Maybe sometimes I am just too hard on myself. I think too much. I focus on aspects and situations that don’t bring me anything that I could benefit of… just more thoughts… but I’ll tell you something Anita.. when I finally got out of that small town for the first time, when I was 19 and moved to Sydney, Australia for 7 months to study English and try my first work experience abroad, I felt something that I can’t even fully describe in words… pure soul liberation, like I was born again, but better this time. The feeling of being so far away from everything, alone on these new bright streets of this new big city, so young and full of youth and hunger for adventures and new experiences… that hunger for life is a memory that won’t ever leave my heart.

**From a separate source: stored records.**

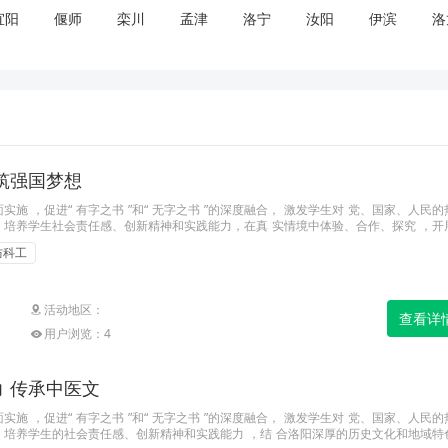
宜阳
偃师
栾川
孟津
洛宁
汝阳
伊滨
洛
筑强国梦想
实施 ，促进“ 有字之书 ”和“ 无字之书 ”的深度融合， 激发学生对 党、国家、人民
培养学生社会责任感、创新精神和实践能力，在真 实情境中体验、合作、探究 ，开展
想” 主题研学活动。
防科工
活动地区：
查看详
用户浏览：4
 传承中医文
实施 ，促进“ 有字之书 ”和“ 无字之书 ”的深度融合， 激发学生对 党、国家、人民
培养学生的社会责任感、创新精神和实践能力 ，结 合洛阳深厚的历史文化和地域特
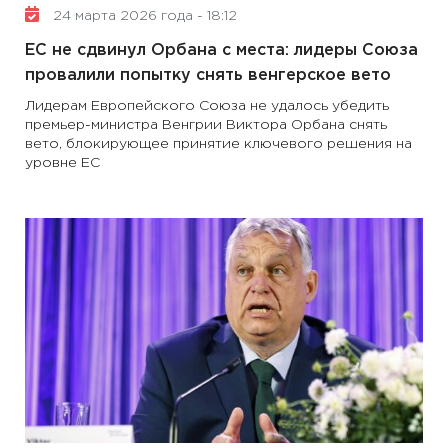
24 марта 2026 года - 18:12
ЕС не сдвинул Орбана с места: лидеры Союза
провалили попытку снять венгерское вето
Лидерам Европейского Союза не удалось убедить
премьер-министра Венгрии Виктора Орбана снять
вето, блокирующее принятие ключевого решения на
уровне ЕС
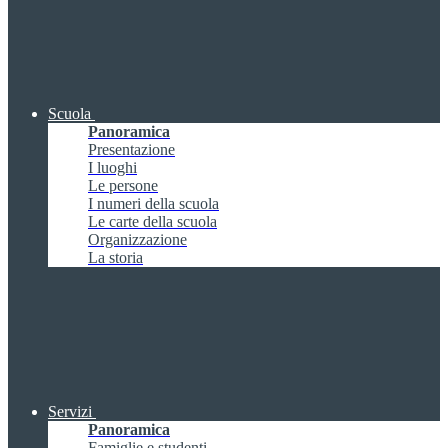
Scuola
Panoramica
Presentazione
I luoghi
Le persone
I numeri della scuola
Le carte della scuola
Organizzazione
La storia
Servizi
Panoramica
Famiglie e studenti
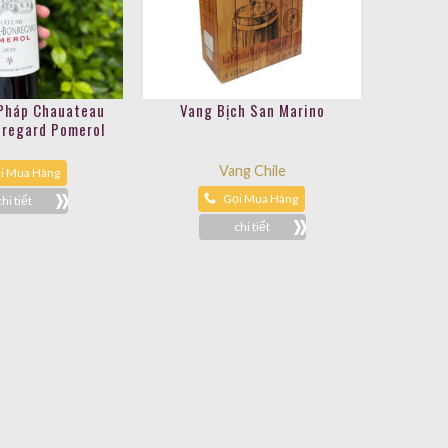
Pháp Chauateau
Vang Bịch San Marino
regard Pomerol
2020
Vang Chile
i Mua Hàng
Gọi Mua Hàng
chi tiết
chi tiết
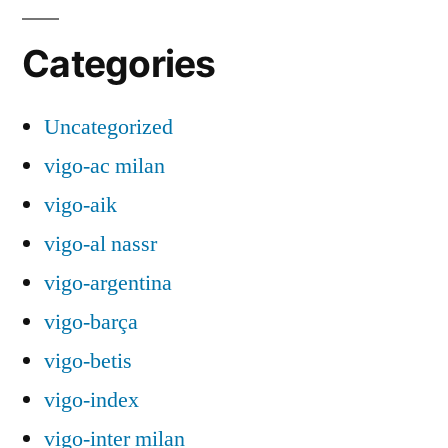
Categories
Uncategorized
vigo-ac milan
vigo-aik
vigo-al nassr
vigo-argentina
vigo-barça
vigo-betis
vigo-index
vigo-inter milan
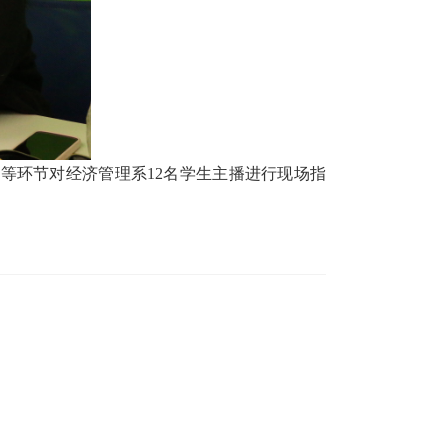
等环节对经济管理系12名学生主播进行现场指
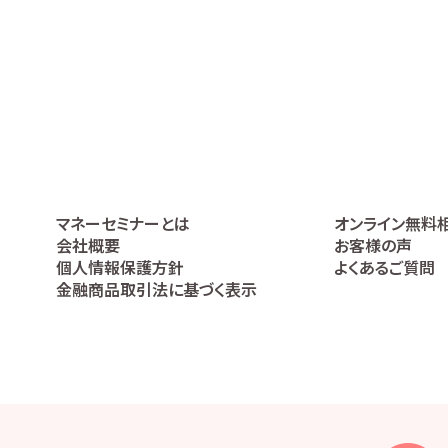
マネーセミナーとは
オンライン無料
会社概要
お客様の声
個人情報保護方針
よくあるご質問
金融商品取引法に基づく表示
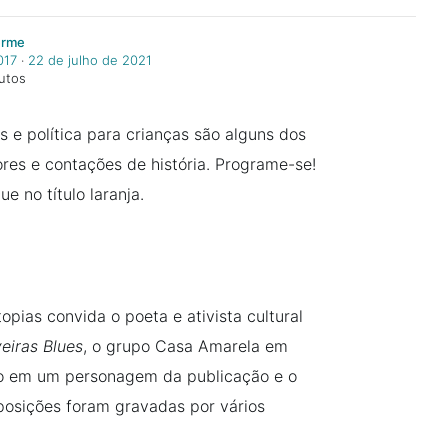
erme
017
‧
22 de julho de 2021
utos
s e política para crianças são alguns dos
res e contações de história. Programe-se!
e no título laranja.
pias convida o poeta e ativista cultural
veiras Blues
, o grupo Casa Amarela em
do em um personagem da publicação e o
posições foram gravadas por vários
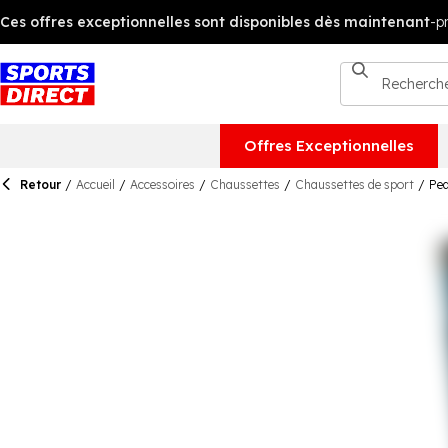
Offres Exceptionnelles
Retour
/
Accueil
/
Accessoires
/
Chaussettes
/
Chaussettes de sport
/
Pea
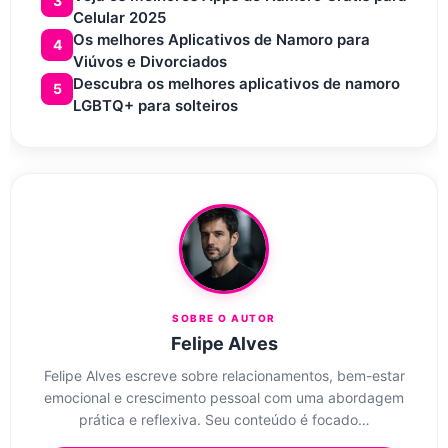
3
Celular 2025
Os melhores Aplicativos de Namoro para
4
Viúvos e Divorciados
Descubra os melhores aplicativos de namoro
5
LGBTQ+ para solteiros
SOBRE O AUTOR
Felipe Alves
Felipe Alves escreve sobre relacionamentos, bem-estar
emocional e crescimento pessoal com uma abordagem
prática e reflexiva. Seu conteúdo é focado…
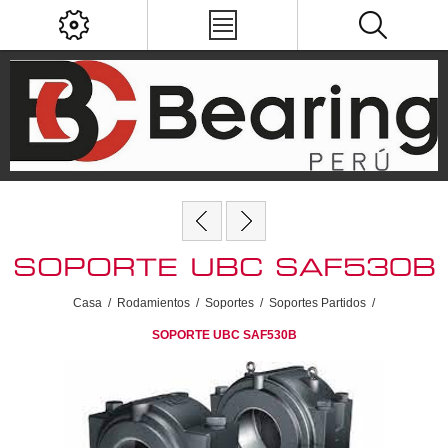
SOPORTE UBC SAF530B
Casa
/
Rodamientos
/
Soportes
/
Soportes Partidos
/
SOPORTE UBC SAF530B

Nothing, not even being on television or getting a Bachelor degree will ever compare to the joyful feeling of being alone on the other side of the world, so young and free… I don’t even know how my parents managed to let me do such a thing, I can’t even imagine how hard it should’ve been to see your 19 years old son fly away and not knowing where he’d be sleeping at night… but they knew how much it was important for me… they saw the tears and the sadness I grew up with, and they gave me that experience as a present, a bridge to my happiness. And I won’t ever forget that.
Sorry if this message is a little long but I wanted to share with you this beautiful part of my life. The most beautiful up to date.
Hope you have an amazing day, and I’m interested to know what you think.